* **Task material**
┄┄┄┄┄┄┄┄┄┄┄┄┄┄┄┄┄┄┄┄

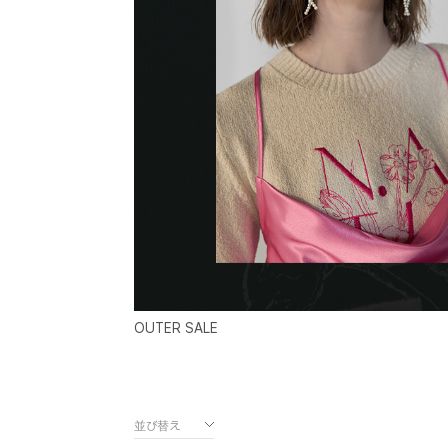
OUTER SALE
並び替え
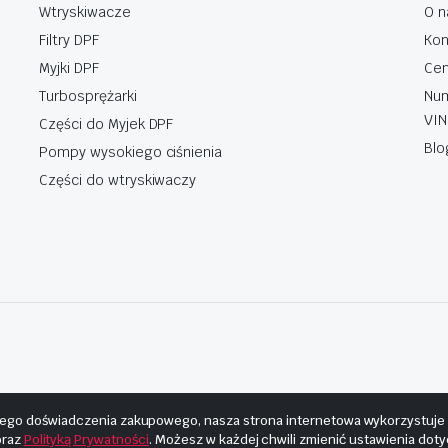
Wtryskiwacze
O n
Filtry DPF
Kon
Myjki DPF
Cen
Turbosprężarki
Num
VIN
Części do Myjek DPF
Blo
Pompy wysokiego ciśnienia
Części do wtryskiwaczy
ego doświadczenia zakupowego, nasza strona internetowa wykorzystuje pl
raz
Polityką Prywatności
. Możesz w każdej chwili zmienić ustawienia dot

┄┄┄┄┄┄┄┄┄┄┄┄┄┄┄┄┄┄┄┄

All of the lines above must be repeated without alteration, though the pictures are to be excluded.

* **Your response**
OUTER SALE
並び替え
Wtryskiwacze
O n
Filtry DPF
Kon
Myjki DPF
Cen
Turbosprężarki
Num
VIN
Części do Myjek DPF
Blo
Pompy wysokiego ciśnienia
Części do wtryskiwaczy
ego doświadczenia zakupowego, nasza strona internetowa wykorzystuje pl
raz
Polityką Prywatności
. Możesz w każdej chwili zmienić ustawienia dot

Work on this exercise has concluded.